Innovative Tech(AI+):
2019年の開始以来、多様な最新論文を取り上げている連載「Innovative Tech」。ここではその“AI編”として、人工知能に特化し、世界中の興味深い論文を独自視点で厳選、解説する。執筆は研究論文メディア「Seamless」(シームレス)を主宰し、日課として数多くの論文に目を通す山下氏が担当。イラストや漫画は、同メディア所属のアーティスト・おね氏が手掛けている。X: @shiropen2
中国の中山大学とアリババグループに所属する研究者らが発表した論文「SWE-CI: Evaluating Agent Capabilities in Maintaining Codebases via Continuous Integration」は、AIが長期的にコードの品質を維持できるかを評価するベンチマークを提案した研究報告だ。
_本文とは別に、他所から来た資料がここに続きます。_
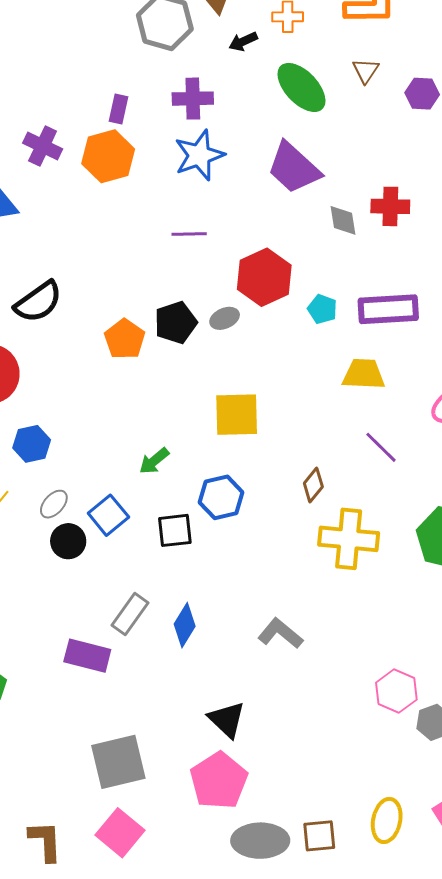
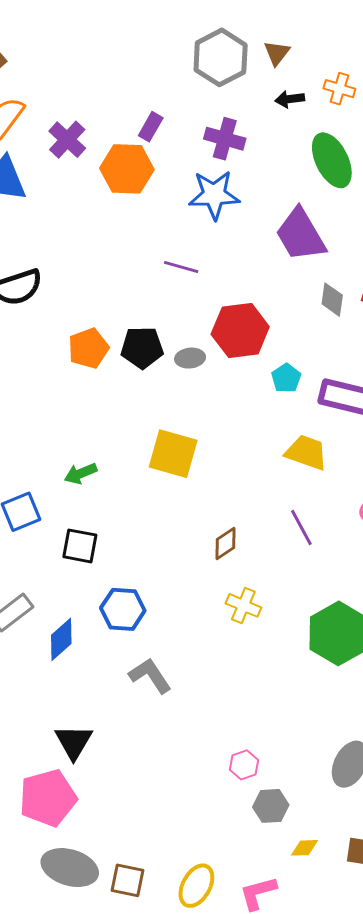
blue hexagon: (221, 497) -> (123, 609), moved
yellow cross: (349, 539) -> (243, 605), size x0.6
pink hexagon: (396, 691) -> (244, 765), size x0.7

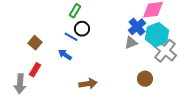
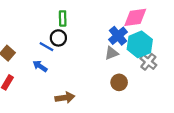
green rectangle: (75, 11) -> (63, 18), moved, turned -32
gray cross: (165, 51) -> (148, 62), size x0.7
brown circle: (145, 79) -> (119, 82), moved

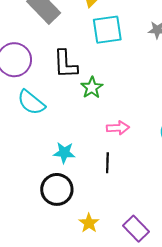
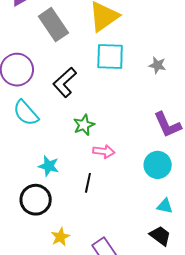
black L-shape: (65, 64) -> (65, 82), turned 40
green star: (92, 88) -> (84, 125), moved

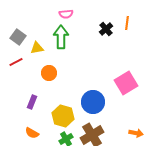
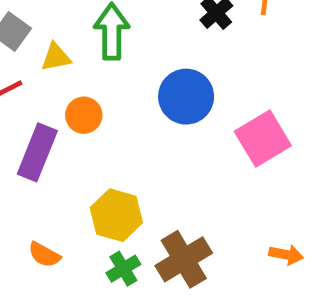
purple rectangle: (32, 102) -> (37, 152), moved, size x1.6
blue circle: (93, 102) -> (186, 97), moved

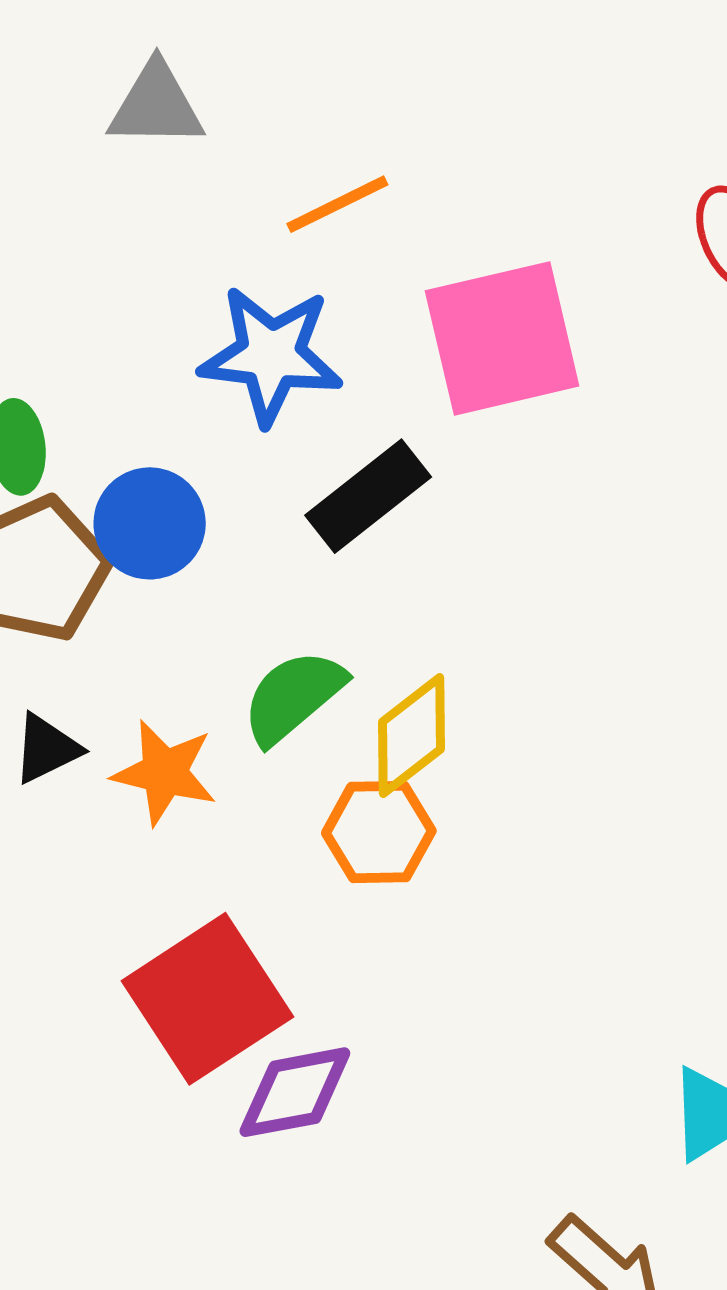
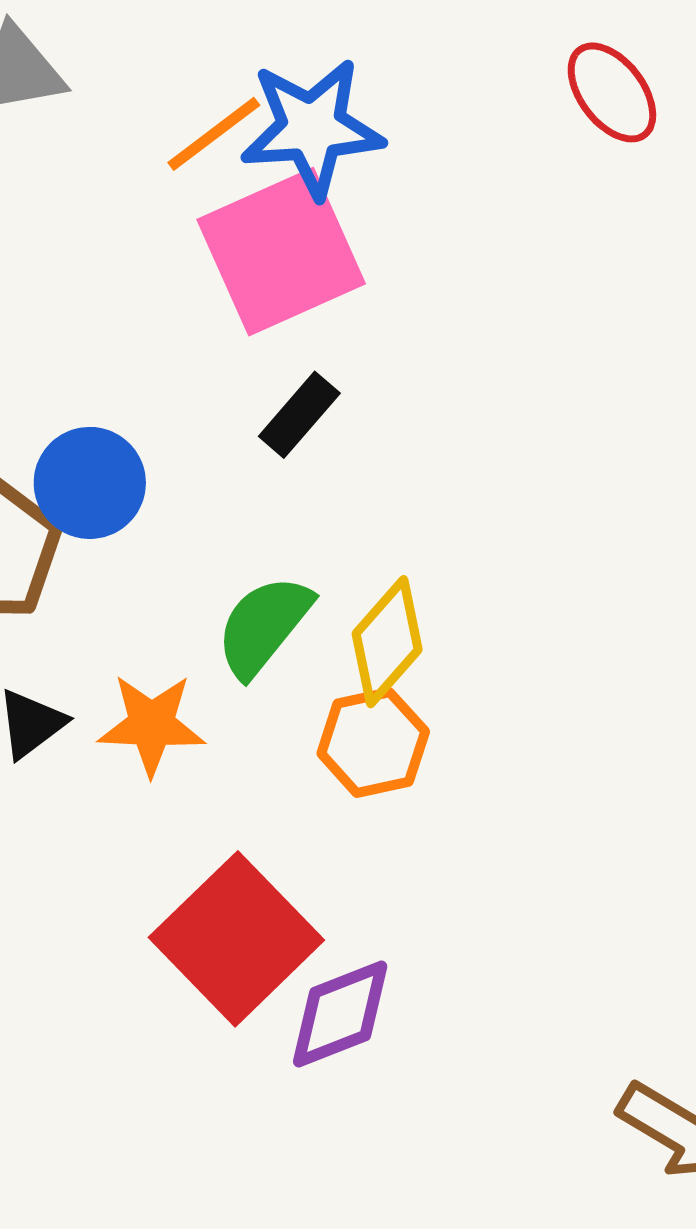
pink square: (502, 338) -> (281, 252), moved
blue star: (271, 355) -> (312, 128), moved
black rectangle: (368, 496) -> (299, 415), size x0.7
AIにコードを書かせる技術はここ数年で急速に進歩した。GitHubに投稿されたバグ報告を読み取って自動で修正パッチを生成するといったタスクでは、人間のエンジニアに迫る性能を示すモデルも登場している。
しかし現実のソフトウェア開発を考えると、この評価だけでは不十分といえる。実際の開発現場では、ソフトウェアは一度完成したら終わりではなく、何カ月も何年もかけて機能追加やバグ修正を繰り返しながら育てていくものだからだ。
ソフトウェアの全コストのうち60~80%は完成後の保守に費やされるとされている。つまり、正しいコードを1回書く力とコードを長期間にわたって正しく保ち続ける力は全く別の能力なのだ。
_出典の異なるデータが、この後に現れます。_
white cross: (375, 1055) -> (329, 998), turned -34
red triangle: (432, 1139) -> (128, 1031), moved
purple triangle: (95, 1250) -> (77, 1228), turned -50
こうした長期的なコードの保守能力を測るため、研究チームは「SWE-CI」という新しい評価テストを開発した。このテストでは、現実のソフトウェア開発で起きた平均233日間、71回の連続したコード更新をAIに試させる。
具体的には、実在するリポジトリから、ある時点のコードと約8カ月後のコードのペアを100組用意し、AIに何十回もコードを改善させながら良い状態を目指させる。設計役のAIが次に何を直すべきかを判断し、実装役のAIがそれに従ってコードを書くという分業体制で、現実の開発サイクルを模している。
評価指標は後半の反復ほど重みが大きくなる設計で、序盤に急いでテストを通しても後半で行き詰まればスコアが下がる。目先のテストを通すためだけのツギハギだらけのコードを書くと、後々の変更が雪だるま式に難しくなり、最終的にAI自身がお手上げ状態になってしまう。つまり、その場しのぎをするAIが低く評価され、将来を見据えたコードを書くAIが高く評価される。
18モデルを試した結果、最も目立った発見はリグレッションの多さだ。リグレッションとは、ある箇所を直したせいで別の箇所が壊れる現象のこと。全工程を通じて一度も壊さなかった割合は大半のモデルで25%未満で、50%を超えたのはClaude Opusだけだった。一発の修正はうまくても、長く直し続けるとなるとAIはまだかなり危ういということを、このベンチマークは浮き彫りにしている。
関連記事
「生成AIはむしろ仕事を増やす」──米UCバークレーの研究者が発表 AI依存は現場で何を引き起こす?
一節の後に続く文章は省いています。